Instructions to follow >>
Repeat only the lines from the one containing "peaceful sanctuary. Floyd Tree Services" to the final line below, exactly as they read, and leave every picture out.

----------

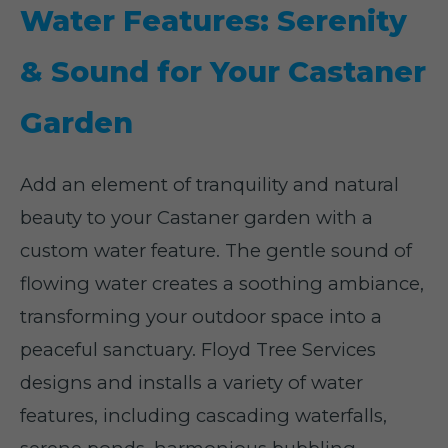
Water Features: Serenity
& Sound for Your Castaner
Garden
Add an element of tranquility and natural
beauty to your Castaner garden with a
custom water feature. The gentle sound of
flowing water creates a soothing ambiance,
transforming your outdoor space into a
peaceful sanctuary. Floyd Tree Services
designs and installs a variety of water
features, including cascading waterfalls,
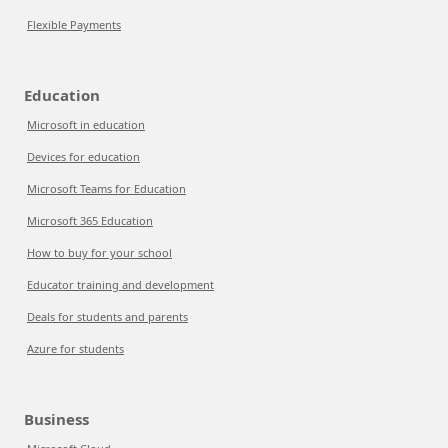
Flexible Payments
Education
Microsoft in education
Devices for education
Microsoft Teams for Education
Microsoft 365 Education
How to buy for your school
Educator training and development
Deals for students and parents
Azure for students
Business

----------

The answer >>
peaceful sanctuary. Floyd Tree Services
designs and installs a variety of water
features, including cascading waterfalls,
Flexible Payments
Education
Microsoft in education
Devices for education
Microsoft Teams for Education
Microsoft 365 Education
How to buy for your school
Educator training and development
Deals for students and parents
Azure for students
Business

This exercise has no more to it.